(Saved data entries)
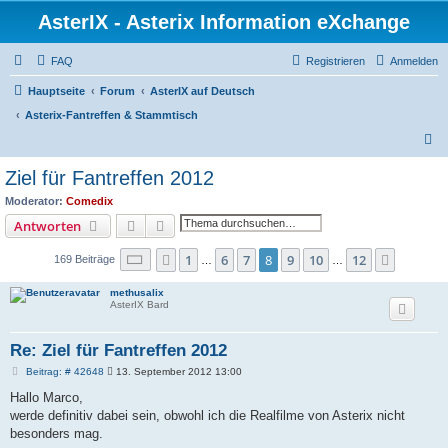
AsterIX - Asterix Information eXchange
FAQ
Registrieren
Anmelden
Hauptseite
Forum
AsterIX auf Deutsch
Asterix-Fantreffen & Stammtisch
S
u
Ziel für Fantreffen 2012
c
Moderator:
Comedix
h
Suche
Erweiterte Suche
Antworten
e
Seite
8
von
12
1
6
7
8
9
10
12
Vorherige
Nächste
169 Beiträge
…
…
methusalix
AsterIX Bard
Re: Ziel für Fantreffen 2012
B
Beitrag: # 42648
13. September 2012 13:00
e
i
Hallo Marco,
t
werde definitiv dabei sein, obwohl ich die Realfilme von Asterix nicht
r
a
besonders mag.
g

Exercise aim: Give the records again without a single change, and exclude the pictures.

Answer area:
AsterIX - Asterix Information eXchange
FAQ
Registrieren
Anmelden
Hauptseite
Forum
AsterIX auf Deutsch
Asterix-Fantreffen & Stammtisch
S
u
Ziel für Fantreffen 2012
c
Moderator:
Comedix
h
Suche
Erweiterte Suche
Antworten
e
Seite
8
von
12
1
6
7
8
9
10
12
Vorherige
Nächste
169 Beiträge
…
…
methusalix
AsterIX Bard
Re: Ziel für Fantreffen 2012
B
Beitrag: # 42648
13. September 2012 13:00
e
i
Hallo Marco,
t
werde definitiv dabei sein, obwohl ich die Realfilme von Asterix nicht
r
a
besonders mag.
g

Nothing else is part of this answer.